Task statement -
Everything from the line that holds "nouvelle. Elle a" through the end of the data below should be output exactly, both ends included.

Record extracts -
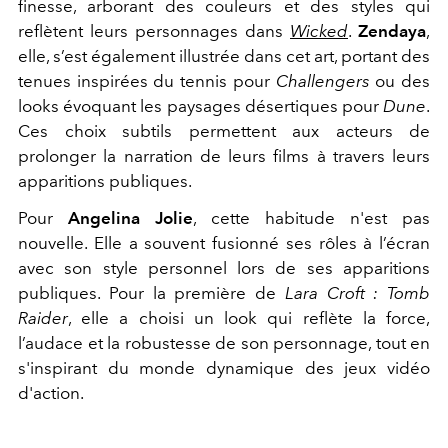
finesse, arborant des couleurs et des styles qui
reflètent leurs personnages dans
Wicked
.
Zendaya
,
elle, s’est également illustrée dans cet art, portant des
tenues inspirées du tennis pour
Challengers
ou des
looks évoquant les paysages désertiques pour
Dune
.
Ces choix subtils permettent aux acteurs de
prolonger la narration de leurs films à travers leurs
apparitions publiques.
Pour
Angelina Jolie
, cette habitude n'est pas
nouvelle. Elle a souvent fusionné ses rôles à l’écran
avec son style personnel lors de ses apparitions
publiques. Pour la première de
Lara Croft : Tomb
Raider
, elle a choisi un look qui reflète la force,
l’audace et la robustesse de son personnage, tout en
s'inspirant du monde dynamique des jeux vidéo
d'action.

Solution -
nouvelle. Elle a souvent fusionné ses rôles à l’écran
avec son style personnel lors de ses apparitions
publiques. Pour la première de
Lara Croft : Tomb
Raider
, elle a choisi un look qui reflète la force,
l’audace et la robustesse de son personnage, tout en
s'inspirant du monde dynamique des jeux vidéo
d'action.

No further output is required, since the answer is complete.